Zirconia crowns are extraordinarily strong and can withstand most chewing and biting activities. They are very resistant to high temperatures and, as a rule, don’t cause tooth hypersensitivity. Due to the fact that they are made of crystal, zirconium crowns are much stronger than porcelain and porcelain-fused-to-metal ones.

        • Appearance.

It is hard to differentiate a zirconia crown amongst natural teeth. In addition, zirconia crowns can be modified to suit the shape and size of teeth it will be placed alongside with.

        • Non-allergic.

Due to their biocompatible structure, zirconia crowns rarely provoke allergic reactions or body rejection.

        • Less Tooth Structure Has To Be Removed.

Less material is needed to provide a super strength with zirconia crowns. As a consequence, less amount of your original tooth needs to be removed to fit the crown properly.

Zirconia Crowns Disadvantages

        • It Is Hard To Notice a Decay Under the Crown.

Although a zirconia crown is very durable, there can be tooth decay underneath, and the only possible way to distinguish it is to remove the crown. This can make oral health more of a challenge with zirconia crowns.

        • Too Tough.

The extra strength of zirconia crowns can actually have an abrasive effect. They may negatively impact the tooth root and other neighboring teeth.

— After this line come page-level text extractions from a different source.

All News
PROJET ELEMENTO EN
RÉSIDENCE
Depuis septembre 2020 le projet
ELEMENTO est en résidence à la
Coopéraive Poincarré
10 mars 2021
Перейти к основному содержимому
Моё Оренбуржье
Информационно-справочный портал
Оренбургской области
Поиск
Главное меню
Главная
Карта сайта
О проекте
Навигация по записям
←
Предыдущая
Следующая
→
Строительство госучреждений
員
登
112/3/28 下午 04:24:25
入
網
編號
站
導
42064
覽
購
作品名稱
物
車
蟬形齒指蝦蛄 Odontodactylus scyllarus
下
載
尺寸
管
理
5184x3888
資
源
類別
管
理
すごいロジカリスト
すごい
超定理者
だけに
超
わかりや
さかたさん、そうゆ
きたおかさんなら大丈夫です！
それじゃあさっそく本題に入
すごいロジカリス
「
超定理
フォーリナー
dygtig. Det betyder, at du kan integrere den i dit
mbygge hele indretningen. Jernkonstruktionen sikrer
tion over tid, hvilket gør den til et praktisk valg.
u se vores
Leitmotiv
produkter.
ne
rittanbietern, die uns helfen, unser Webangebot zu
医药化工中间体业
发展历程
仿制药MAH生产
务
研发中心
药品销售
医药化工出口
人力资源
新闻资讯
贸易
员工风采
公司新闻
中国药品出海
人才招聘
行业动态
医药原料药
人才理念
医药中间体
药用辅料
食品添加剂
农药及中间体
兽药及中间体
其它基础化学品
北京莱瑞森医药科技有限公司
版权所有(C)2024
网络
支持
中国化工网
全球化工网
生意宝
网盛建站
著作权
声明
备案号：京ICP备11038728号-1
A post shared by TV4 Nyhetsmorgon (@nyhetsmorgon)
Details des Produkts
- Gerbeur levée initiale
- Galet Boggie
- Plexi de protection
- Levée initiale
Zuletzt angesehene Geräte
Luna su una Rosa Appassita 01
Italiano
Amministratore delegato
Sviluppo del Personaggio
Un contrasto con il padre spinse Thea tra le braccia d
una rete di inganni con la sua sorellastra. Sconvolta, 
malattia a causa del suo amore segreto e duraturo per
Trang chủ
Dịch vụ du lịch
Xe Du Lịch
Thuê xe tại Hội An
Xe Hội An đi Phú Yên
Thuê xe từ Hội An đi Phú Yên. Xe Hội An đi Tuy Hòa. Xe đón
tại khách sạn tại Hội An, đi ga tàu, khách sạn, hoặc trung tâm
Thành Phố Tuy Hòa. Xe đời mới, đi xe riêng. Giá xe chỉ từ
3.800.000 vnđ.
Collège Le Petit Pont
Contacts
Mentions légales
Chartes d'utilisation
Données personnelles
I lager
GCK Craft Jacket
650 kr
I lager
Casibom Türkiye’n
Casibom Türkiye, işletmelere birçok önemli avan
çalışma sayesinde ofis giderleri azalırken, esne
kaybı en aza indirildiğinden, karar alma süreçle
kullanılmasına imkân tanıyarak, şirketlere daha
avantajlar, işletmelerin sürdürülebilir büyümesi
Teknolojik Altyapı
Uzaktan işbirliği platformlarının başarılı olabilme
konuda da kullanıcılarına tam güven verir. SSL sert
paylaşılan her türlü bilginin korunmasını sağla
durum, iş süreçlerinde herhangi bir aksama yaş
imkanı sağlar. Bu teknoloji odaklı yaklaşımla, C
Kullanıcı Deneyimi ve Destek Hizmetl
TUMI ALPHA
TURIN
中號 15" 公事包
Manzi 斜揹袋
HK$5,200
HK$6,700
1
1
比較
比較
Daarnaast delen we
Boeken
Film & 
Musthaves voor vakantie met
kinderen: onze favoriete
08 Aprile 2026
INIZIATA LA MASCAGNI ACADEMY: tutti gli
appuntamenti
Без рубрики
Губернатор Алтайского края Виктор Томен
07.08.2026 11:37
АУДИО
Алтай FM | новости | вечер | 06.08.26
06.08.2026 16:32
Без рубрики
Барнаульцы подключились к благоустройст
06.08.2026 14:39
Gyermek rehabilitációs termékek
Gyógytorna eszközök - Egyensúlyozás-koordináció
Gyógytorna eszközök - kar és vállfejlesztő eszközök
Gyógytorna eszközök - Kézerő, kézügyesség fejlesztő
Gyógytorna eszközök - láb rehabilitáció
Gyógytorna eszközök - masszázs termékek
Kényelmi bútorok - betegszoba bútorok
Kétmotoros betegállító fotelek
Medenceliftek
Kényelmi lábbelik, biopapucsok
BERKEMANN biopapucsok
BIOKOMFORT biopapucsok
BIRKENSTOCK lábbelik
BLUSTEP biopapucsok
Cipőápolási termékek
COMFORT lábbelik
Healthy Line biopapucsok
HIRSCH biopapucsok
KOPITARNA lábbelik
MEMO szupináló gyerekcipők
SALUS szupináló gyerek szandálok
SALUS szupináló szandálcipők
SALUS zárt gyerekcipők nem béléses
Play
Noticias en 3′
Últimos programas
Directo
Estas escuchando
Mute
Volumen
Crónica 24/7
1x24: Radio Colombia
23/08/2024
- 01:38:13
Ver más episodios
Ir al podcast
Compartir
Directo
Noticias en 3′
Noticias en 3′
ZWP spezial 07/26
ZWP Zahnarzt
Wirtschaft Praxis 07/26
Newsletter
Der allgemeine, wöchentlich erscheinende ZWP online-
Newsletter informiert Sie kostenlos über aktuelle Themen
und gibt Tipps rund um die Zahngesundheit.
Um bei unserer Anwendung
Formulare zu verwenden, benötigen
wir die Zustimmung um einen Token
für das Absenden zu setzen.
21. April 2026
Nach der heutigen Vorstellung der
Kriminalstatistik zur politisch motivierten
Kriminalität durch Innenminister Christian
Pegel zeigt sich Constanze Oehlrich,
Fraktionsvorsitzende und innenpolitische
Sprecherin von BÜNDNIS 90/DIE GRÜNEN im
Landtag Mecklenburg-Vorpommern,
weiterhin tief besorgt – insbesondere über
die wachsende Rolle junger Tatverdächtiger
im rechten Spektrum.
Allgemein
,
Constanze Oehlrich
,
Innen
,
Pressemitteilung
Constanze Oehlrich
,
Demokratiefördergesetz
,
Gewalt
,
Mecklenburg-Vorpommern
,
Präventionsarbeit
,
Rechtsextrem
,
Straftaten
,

        • Reasonable Price.

Usually, zirconia crowns cost less than all-porcelain and almost the same as metal-porcelain crowns. Taking into account all the benefits they provide, zirconia crowns are very cost-effective.

Takeaways

I​​n addition to these three common crown types, there are also all-resin crowns, stainless steel crowns, and gold crowns. Because there are so many options for temporary crowns and permanent crowns, it can be difficult to suggest which type of crown is best for a damaged tooth without a visit to the dentist and considerations about your specific situation.

The decision depends on your budget, your dental insurance policy and the type of dental problem you have. All-porcelain crowns have the best cosmetic appeal, but are less durable and the most expensive. They may be a good option for those patients who want to restore their front teeth, but for more complex dental care concerns, porcelain-fused-to-metal or zirconia crowns may be a better choice — especially for molars’ restoration.

Consult your dentist to choose the best treatment suitable for you.